Diaspora, informatique et influence russe: cinq choses à savoir sur l'Arménie
Une vue d'ensemble montre le monument « Mère Arménie » et des immeubles d'habitation à Erevan ©Alexander Nemenov / AFP

L'Arménie accueille lundi deux sommets avec des dirigeants européens à l'heure où cette ancienne république soviétique tente de se rapprocher de l'Europe tout en s'éloignant prudemment de la Russie, son allié historique.

Voici cinq choses à savoir sur ce pays enclavé du Caucase du Sud.

Entre Moscou et l'Occident 

La situation géographique contraignante de l'Arménie lui impose un exercice d'équilibriste diplomatique délicat.

Enclavée, elle dépend de la Géorgie et de l'Iran pour accéder aux marchés mondiaux car ses frontières avec ses principaux ennemis, la Turquie et l'Azerbaïdjan, sont fermées.

Longtemps liée à la Russie pour des raisons de sécurité, l'Arménie abrite une base militaire russe et reste membre d'alliances économiques et sécuritaires avec Moscou.

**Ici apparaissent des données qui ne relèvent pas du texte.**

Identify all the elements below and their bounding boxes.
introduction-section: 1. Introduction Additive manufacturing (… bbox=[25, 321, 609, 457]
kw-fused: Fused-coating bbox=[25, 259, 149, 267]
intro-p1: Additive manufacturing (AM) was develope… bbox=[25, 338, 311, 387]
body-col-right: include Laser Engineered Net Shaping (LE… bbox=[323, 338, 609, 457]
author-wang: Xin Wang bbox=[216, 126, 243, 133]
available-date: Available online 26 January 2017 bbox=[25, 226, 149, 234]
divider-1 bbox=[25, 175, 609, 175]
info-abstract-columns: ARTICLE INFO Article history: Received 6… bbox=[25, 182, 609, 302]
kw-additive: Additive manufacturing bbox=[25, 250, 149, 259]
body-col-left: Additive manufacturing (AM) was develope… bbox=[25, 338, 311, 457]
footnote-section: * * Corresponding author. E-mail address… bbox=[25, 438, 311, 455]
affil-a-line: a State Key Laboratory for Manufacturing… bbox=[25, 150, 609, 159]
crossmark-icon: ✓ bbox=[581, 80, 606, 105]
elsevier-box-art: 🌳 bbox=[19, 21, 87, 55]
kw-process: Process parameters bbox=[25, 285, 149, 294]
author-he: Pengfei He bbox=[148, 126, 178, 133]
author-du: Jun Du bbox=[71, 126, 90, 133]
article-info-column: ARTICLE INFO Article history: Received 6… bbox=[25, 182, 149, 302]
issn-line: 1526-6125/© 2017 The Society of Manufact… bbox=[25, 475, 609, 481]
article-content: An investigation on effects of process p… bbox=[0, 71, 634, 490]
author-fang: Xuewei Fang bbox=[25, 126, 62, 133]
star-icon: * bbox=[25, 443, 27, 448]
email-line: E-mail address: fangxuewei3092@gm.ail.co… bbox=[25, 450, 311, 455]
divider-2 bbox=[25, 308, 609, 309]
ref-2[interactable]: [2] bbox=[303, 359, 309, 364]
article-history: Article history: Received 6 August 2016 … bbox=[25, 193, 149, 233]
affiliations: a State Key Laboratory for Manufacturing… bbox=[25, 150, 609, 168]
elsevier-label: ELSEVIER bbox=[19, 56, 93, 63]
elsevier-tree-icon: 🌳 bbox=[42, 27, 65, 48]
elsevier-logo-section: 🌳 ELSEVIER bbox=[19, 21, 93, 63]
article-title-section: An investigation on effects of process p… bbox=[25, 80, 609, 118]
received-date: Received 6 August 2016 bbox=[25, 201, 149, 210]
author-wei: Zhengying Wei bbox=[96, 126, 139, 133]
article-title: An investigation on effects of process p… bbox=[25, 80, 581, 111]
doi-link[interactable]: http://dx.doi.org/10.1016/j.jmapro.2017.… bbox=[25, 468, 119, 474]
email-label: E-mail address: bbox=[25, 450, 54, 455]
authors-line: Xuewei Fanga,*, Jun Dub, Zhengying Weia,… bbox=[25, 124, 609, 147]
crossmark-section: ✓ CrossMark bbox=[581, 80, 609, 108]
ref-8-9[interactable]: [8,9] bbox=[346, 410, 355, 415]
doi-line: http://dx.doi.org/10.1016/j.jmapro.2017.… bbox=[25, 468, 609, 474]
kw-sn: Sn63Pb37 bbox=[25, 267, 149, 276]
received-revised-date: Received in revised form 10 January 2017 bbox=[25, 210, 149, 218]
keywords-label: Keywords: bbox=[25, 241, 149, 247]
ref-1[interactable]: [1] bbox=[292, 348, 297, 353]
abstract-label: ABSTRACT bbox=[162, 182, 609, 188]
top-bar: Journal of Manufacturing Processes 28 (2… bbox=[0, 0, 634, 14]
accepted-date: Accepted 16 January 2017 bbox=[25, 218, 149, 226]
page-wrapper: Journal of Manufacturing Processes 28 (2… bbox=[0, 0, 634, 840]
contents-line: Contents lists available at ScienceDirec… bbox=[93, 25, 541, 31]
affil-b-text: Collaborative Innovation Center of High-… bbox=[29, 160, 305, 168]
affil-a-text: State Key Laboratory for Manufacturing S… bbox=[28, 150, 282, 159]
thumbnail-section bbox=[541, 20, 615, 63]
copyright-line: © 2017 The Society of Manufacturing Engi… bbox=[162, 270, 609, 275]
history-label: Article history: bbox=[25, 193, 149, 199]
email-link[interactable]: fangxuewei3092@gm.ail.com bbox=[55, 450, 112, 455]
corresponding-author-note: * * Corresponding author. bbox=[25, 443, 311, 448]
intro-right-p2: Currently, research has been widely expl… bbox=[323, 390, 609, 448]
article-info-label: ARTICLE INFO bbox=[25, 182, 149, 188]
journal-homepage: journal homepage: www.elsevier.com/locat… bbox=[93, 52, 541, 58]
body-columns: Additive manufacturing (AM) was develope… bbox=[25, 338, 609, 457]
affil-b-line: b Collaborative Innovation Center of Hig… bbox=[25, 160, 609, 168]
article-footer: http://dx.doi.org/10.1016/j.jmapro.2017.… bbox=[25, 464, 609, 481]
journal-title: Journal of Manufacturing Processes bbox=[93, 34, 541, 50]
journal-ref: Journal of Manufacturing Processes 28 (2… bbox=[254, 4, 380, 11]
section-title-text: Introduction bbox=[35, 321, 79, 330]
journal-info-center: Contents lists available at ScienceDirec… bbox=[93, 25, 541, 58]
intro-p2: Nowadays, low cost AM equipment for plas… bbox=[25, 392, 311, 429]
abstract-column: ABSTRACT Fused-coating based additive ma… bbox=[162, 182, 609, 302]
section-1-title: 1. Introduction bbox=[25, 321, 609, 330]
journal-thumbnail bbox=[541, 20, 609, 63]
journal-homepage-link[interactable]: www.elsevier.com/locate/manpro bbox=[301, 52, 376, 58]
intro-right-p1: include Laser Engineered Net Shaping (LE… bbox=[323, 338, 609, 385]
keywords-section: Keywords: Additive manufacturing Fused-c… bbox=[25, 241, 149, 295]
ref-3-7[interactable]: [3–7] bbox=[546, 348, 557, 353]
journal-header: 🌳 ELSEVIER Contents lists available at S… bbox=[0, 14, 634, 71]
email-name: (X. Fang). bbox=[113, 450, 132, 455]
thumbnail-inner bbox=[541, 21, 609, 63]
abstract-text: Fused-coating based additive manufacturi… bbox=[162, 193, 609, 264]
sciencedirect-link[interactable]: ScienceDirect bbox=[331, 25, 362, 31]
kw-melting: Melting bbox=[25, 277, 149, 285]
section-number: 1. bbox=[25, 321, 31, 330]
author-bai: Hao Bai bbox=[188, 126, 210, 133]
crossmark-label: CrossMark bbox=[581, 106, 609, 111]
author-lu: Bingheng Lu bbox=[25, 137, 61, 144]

Mais leurs relations se sont refroidies, Erevan s'interrogeant sur la fiabilité de son allié traditionnel, qui n'est pas venu à son secours lors de la guerre avec l'Azerbaïdjan en 2023.

L'Arménie, qui a suspendu sa participation à l'Organisation de sécurité collective chapeautée par la Russie, a évité une rupture totale avec Moscou, en raison de sa dépendance économique et de l'instabilité régionale.

Parallèlement, le Premier ministre Nikol Pachinian tente de se rapprocher économiquement et politiquement de l'Union européenne et des États-Unis.

Célèbre diaspora 

La star de la téléréalité Kim Kardashian, l'ex-chanteur Charles Aznavour, l'actrice hollywoodienne Cher ou encore le footballeur champion du monde en 1998 Youri Djorkaeff... Tous ont en commun des origines arméniennes.

Forte de huit à dix millions de personnes selon les estimations - contre trois millions d'habitants en Arménie - la diaspora arménienne, très représentée dans la culture et le sport, s'est constituée essentiellement à la suite des massacres d'Arméniens perpétrés par l'Empire ottoman entre 1915 et 1916.

Ses membres, qui vivent principalement en Russie (1,5 million), aux Etats-Unis (1,3 million) et en France (400.000), jouent un rôle clé dans l'économie et la politique de leur pays d'origine, notamment via les transferts de fonds.

Premier État chrétien 

En 301, l'Arménie devient la première nation au monde à adopter le christianisme comme religion d'État. Un siècle plus tard, l'alphabet arménien aux lettres si caractéristiques est créé pour permettre la traduction de la Bible.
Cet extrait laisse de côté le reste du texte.